Media Lacks Respect For Cotto

Posted in Boxing with tags , , , on November 14, 2009 by Dallas O'Malley

Manny Pacquiao and Miguel Cotto will partake in the biggest boxing event of the year tonight.  It’s not often when a boxing match generates this kind of attention but Pacquiao-Cotto has done just that.  Everyone from Donald Trump to Mike Tyson, is making their pick. Some like Manny’s speed and whirlwind punching and others prefer the stalking and bruising style of Cotto.  While Pacquaio is the popular choice to win, it needs to be said that Cotto is being seriously underestimated.


Cotto beat the grease off of Mosley and could very well do the same against Pacquiao.

With all the questions surrounding the fight it begs to wonder why is Miguel Cotto being so badly overlooked?  Why is he such the 2nd banana in this fight that even Bob Arum snubbed his arrival in Las Vegas?  When did he become the Rodney Dangerfield of boxing?

What hasn’t been addressed enough is that Manny Pacquiao’s toughest contests have been against lesser skilled and smaller men than Miguel Cotto.  Since arriving on the big stage Pacman has thrashed his opponents with extreme prejudice.  The exceptions have been Erik Morales, who beat Pacquiao, and Juan Manuel Marquez who took Manny to the edge in two highly debated matches.

Neither Erik Morales nor Juan Manuel Marquez are as big, strong and talented as Cotto.  Marquez gave Pacquiao his hardest fought battles to date, yet those fights took place 15 lbs lighter than this welterweight contest.  Pacquiao has never been hit by a true welterweight.  Yes, Manny retired Oscar De La Hoya in his welterweight debut but DLH was exceedingly dehydrated, not to mention well past his prime.  Oscar could no longer  “pull the trigger” as Pacquiao’s trainer Freddie Roach pointed out.  He was a standing piñata while Pacquiao beat on him.  “The Golden Boy” was reduced to being a flesh and bone heavy bag for Pacquiao to showcase his skills on.


Pacquiao clobbered Hatton but Cotto is a completely different animal.

Pacquiao will not have the same luxury when he steps in with Cotto.  Cotto has fought the elite of his division and beaten them all with the exception of the loaded glove bandit Antonio Margarito.  He was battered against Margarito but he managed to endure intense punishment.  There is no reason to doubt that Margarito hits harder than Pacquiao.  Many doubt that Cotto has put the loss behind him and his critics are quick to point out his last fight against Joshua Clottey as proof.  Clottey is one tough son-of-a-bitch and it’s hard to look spectacular against such a strong opponent.  The bottom line is that Cotto was cut bad early in the fight and willed his way to a decision.  His technique may be off but his will to win is still in tact.

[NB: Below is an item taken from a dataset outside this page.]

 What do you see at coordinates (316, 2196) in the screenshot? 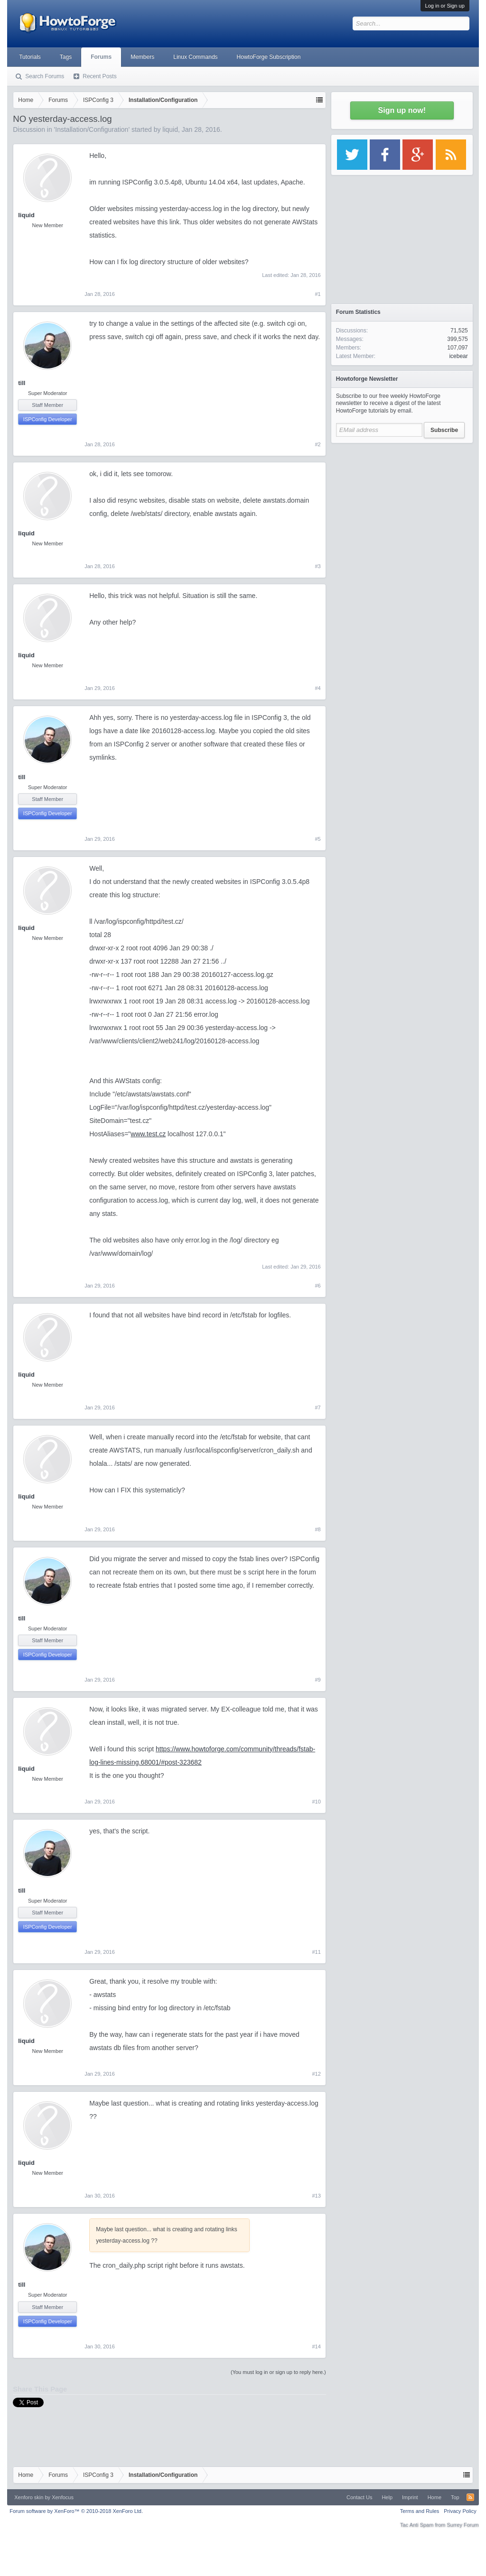 I see `#13` at bounding box center [316, 2196].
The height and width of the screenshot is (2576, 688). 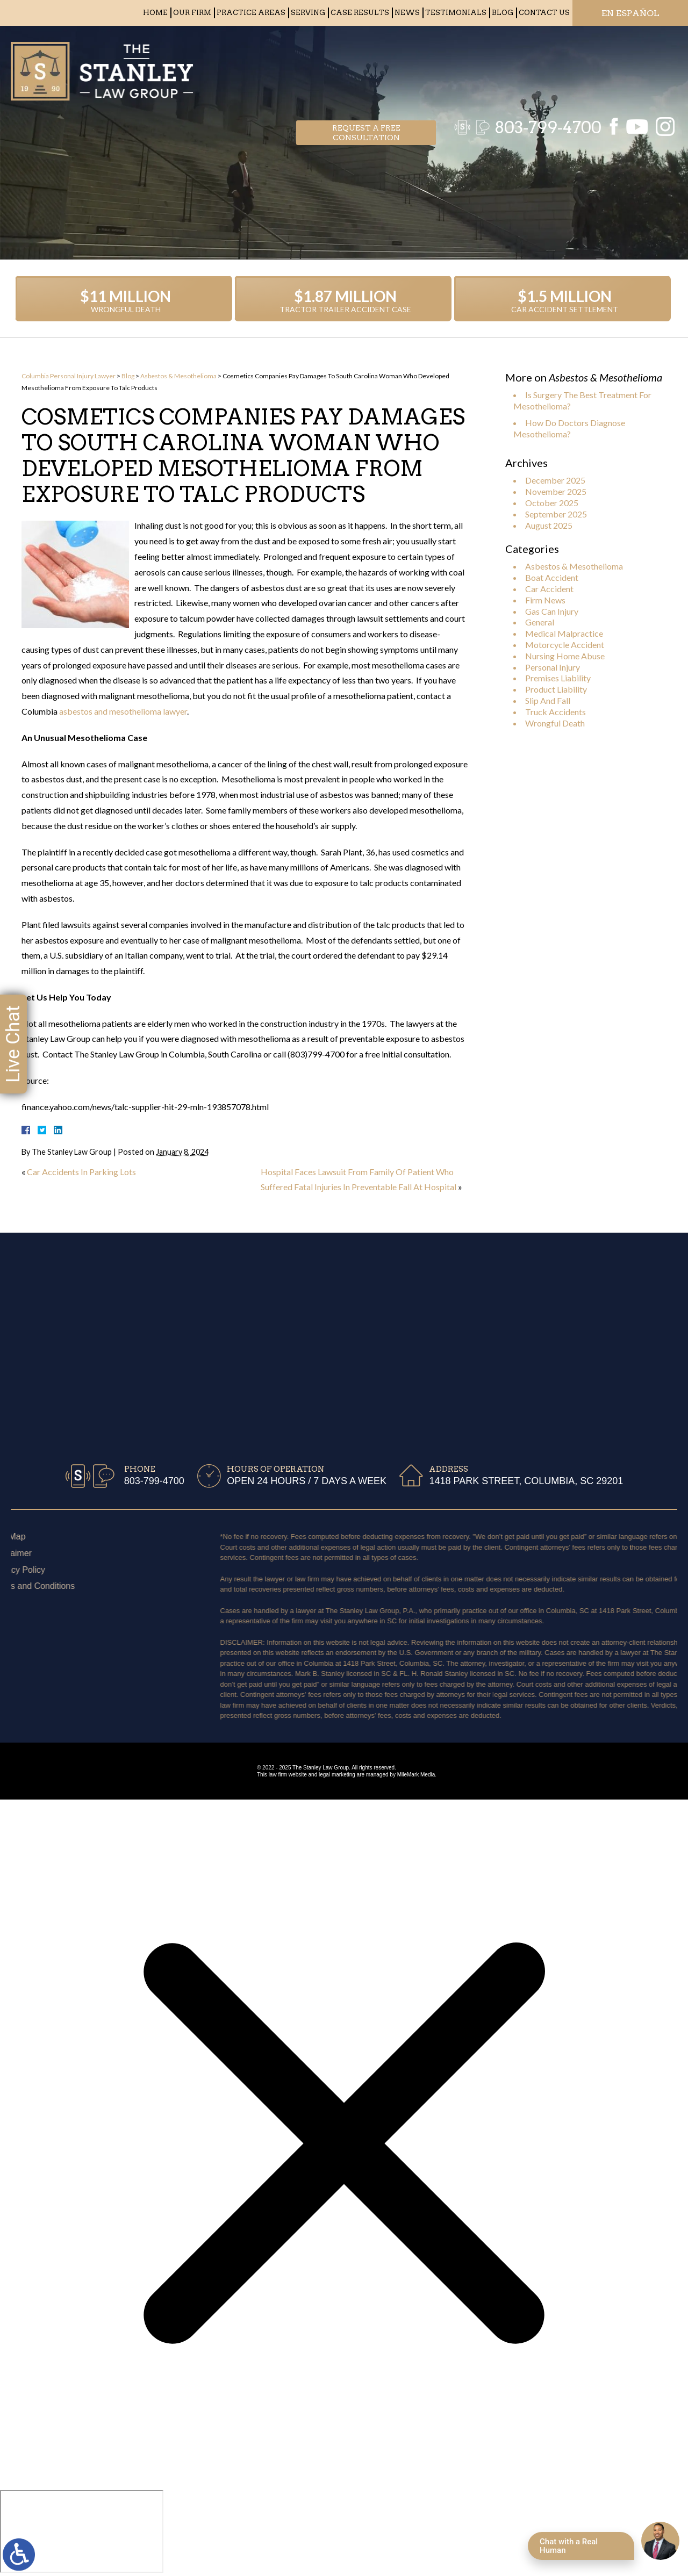 I want to click on Columbia Personal Injury Lawyer, so click(x=69, y=376).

Yes, Manny is fast and strong but Cotto has seen it all before. Cotto dealt with Shane Mosley’s trademark speed, and won.  He defeated a quality southpaw in Zab Judah before he became a record padder.  Cotto’s wins against Mosley, Judah and Clottey are more impressive than Pacquiao’s wins over an overmatched Ricky Hatton and an aging dehydrated corpse in Oscar De La Hoya.  Pacquaio’s wins over Hatton and De La Hoya were impressive but if Cotto’s accomplishments have been diminished by the media, than Pacman’s career defining wins should be as well.

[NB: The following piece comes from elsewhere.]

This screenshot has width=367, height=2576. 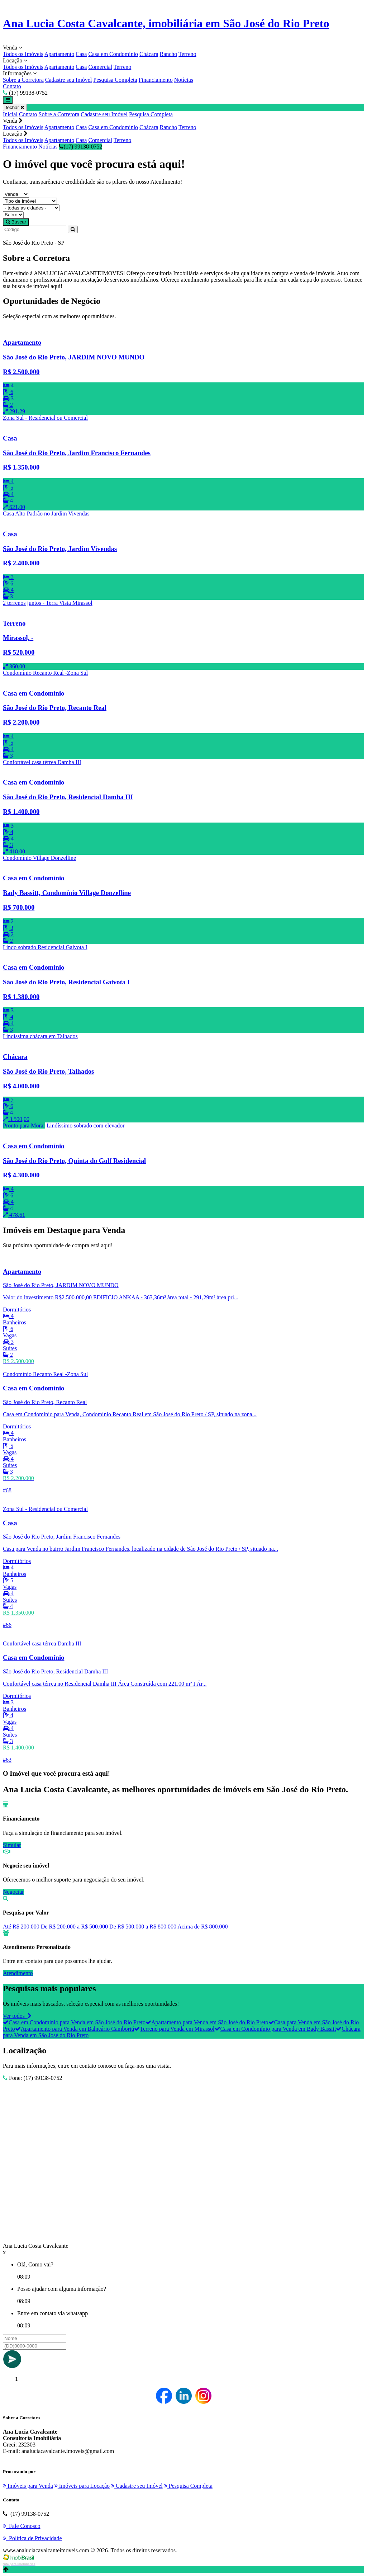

Each man has their advantages and each also has the ability to win the fight.  A case can be made for either Pacquiao or Cotto, but the 3-1 odds against Cotto are flabbergasting.  With the biggest fight of his career Cotto may have gotten his last weapon from his detractors…added motivation.  Cotto is focused and will put on a spectacular performance win or lose.

Manny Pacquiao is a great fighter and one of the absolute best of all-time regardless of era.  Miguel Cotto is also one of the world’s best and once tonight’s fight is over, we’ll have a newfound respect for both men and not just one of them.